"The advantage the lease gives you, it gives you something that is called out-of-term revenue," Claure said during an investor conference in New York that Sprint made available to the public on its website.
"There comes a point in time," he said, "in which customers start paying -- they have already paid for their handset -- but they decide to continue to lease your handset and use it. That is basically, that's as good or better than service revenue because that is all profit."
Claure also said the out-of-term revenue is enough that it helps Sprint operate with a higher rate of customer turnover than its rivals.

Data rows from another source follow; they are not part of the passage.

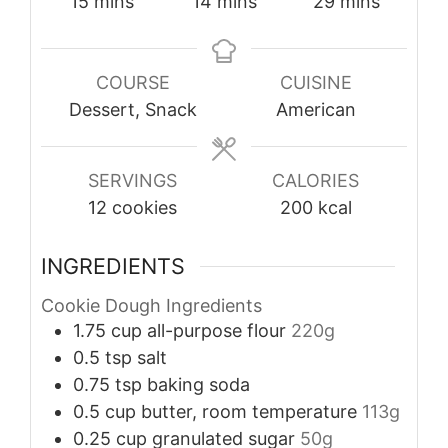
minutes
minutes
minutes
15
mins
14
mins
29
mins
COURSE
CUISINE
Dessert, Snack
American
SERVINGS
CALORIES
12
cookies
200
kcal
INGREDIENTS
Cookie Dough Ingredients
1.75
cup
all-purpose flour
220g
0.5
tsp
salt
0.75
tsp
baking soda
0.5
cup
butter, room temperature
113g
0.25
cup
granulated sugar
50g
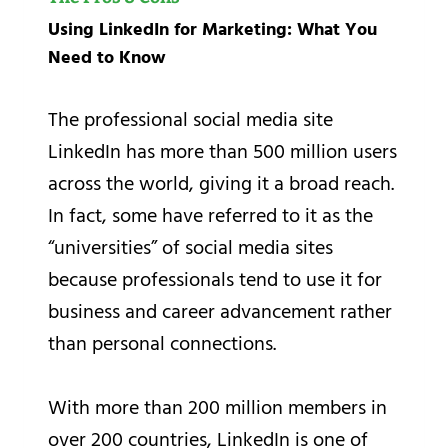
Using LinkedIn for Marketing: What You
Need to Know
The professional social media site
LinkedIn has more than 500 million users
across the world, giving it a broad reach.
In fact, some have referred to it as the
“universities” of social media sites
because professionals tend to use it for
business and career advancement rather
than personal connections.
With more than 200 million members in
over 200 countries, LinkedIn is one of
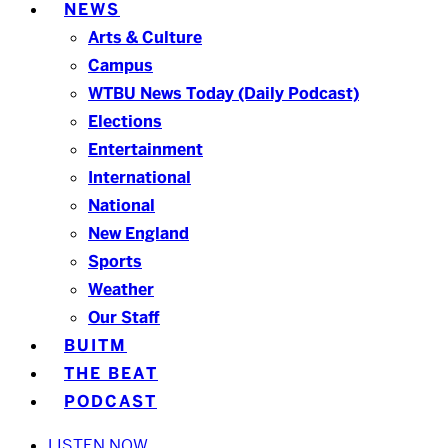
NEWS
Arts & Culture
Campus
WTBU News Today (Daily Podcast)
Elections
Entertainment
International
National
New England
Sports
Weather
Our Staff
BUITM
THE BEAT
PODCAST
LISTEN NOW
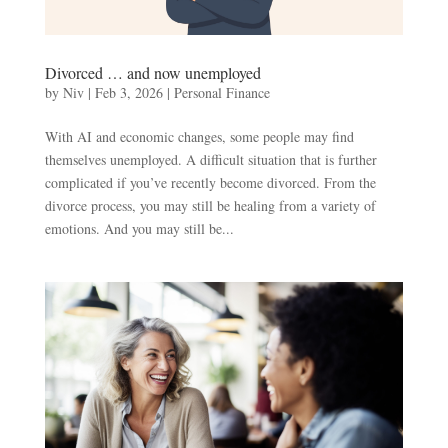
Divorced … and now unemployed
by
Niv
|
Feb 3, 2026
|
Personal Finance
With AI and economic changes, some people may find
themselves unemployed. A difficult situation that is further
complicated if you’ve recently become divorced. From the
divorce process, you may still be healing from a variety of
emotions. And you may still be...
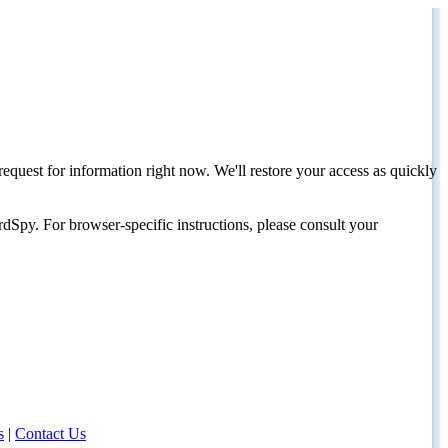
request for information right now. We'll restore your access as quickly
dSpy. For browser-specific instructions, please consult your
s
|
Contact Us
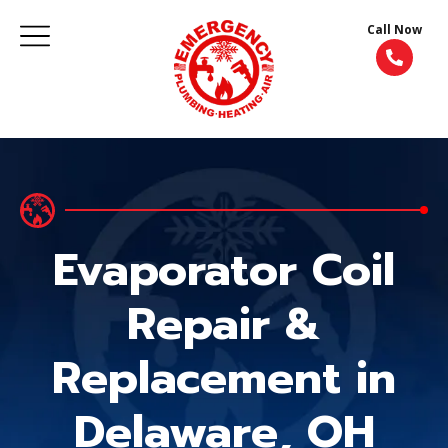
Call Now
Evaporator Coil
Repair &
Replacement in
Delaware, OH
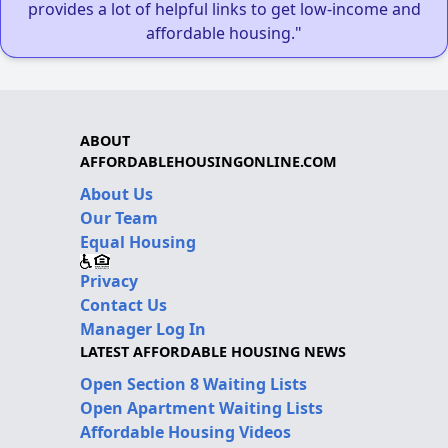
provides a lot of helpful links to get low-income and
affordable housing."
ABOUT
AFFORDABLEHOUSINGONLINE.COM
About Us
Our Team
Equal Housing
Privacy
Contact Us
Manager Log In
LATEST AFFORDABLE HOUSING NEWS
Open Section 8 Waiting Lists
Open Apartment Waiting Lists
Affordable Housing Videos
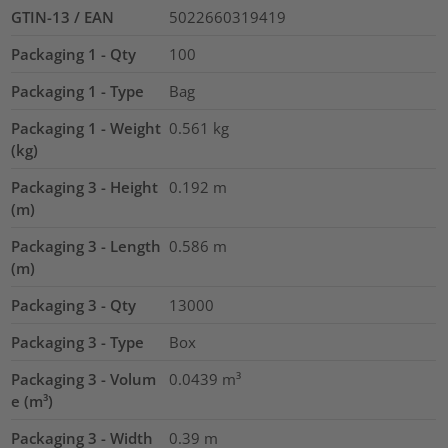
GTIN-13 / EAN
5022660319419
Packaging 1 - Qty
100
Packaging 1 - Type
Bag
Packaging 1 - Weight
0.561
kg
(kg)
Packaging 3 - Height
0.192
m
(m)
Packaging 3 - Length
0.586
m
(m)
Packaging 3 - Qty
13000
Packaging 3 - Type
Box
Packaging 3 - Volum
0.0439
m³
e (m³)
Packaging 3 - Width
0.39
m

Out-of-term lease customers tend to churn, or drop Sprint service, more than others, Claure told his investor audience. But Sprint has run "business cases," he said, that show the extra revenue from out-of-term payments makes up for the higher churn.
"So that is how we have decided to run our business," Claure said.
How it works
Sprint has leased phones for several years and introduced a new leasing program in July called Sprint Flex. Although there are some differences with Flex, the lease plans work the same when it comes to out-of-term revenues.
Sprint sets monthly lease payments so that by the end of the lease the company will have collected about 75 percent of the phone's price. This means a 30-month lease comes with a smaller monthly payment than with the same phone under an 18-month lease, which is the only lease length available under Sprint Flex.
During the lease, many customers upgrade to a new phone and a new lease. Sprint Flex allows an upgrade after one year under lease.
At the end of the lease, customers still can upgrade. They also have the option of buying their phone.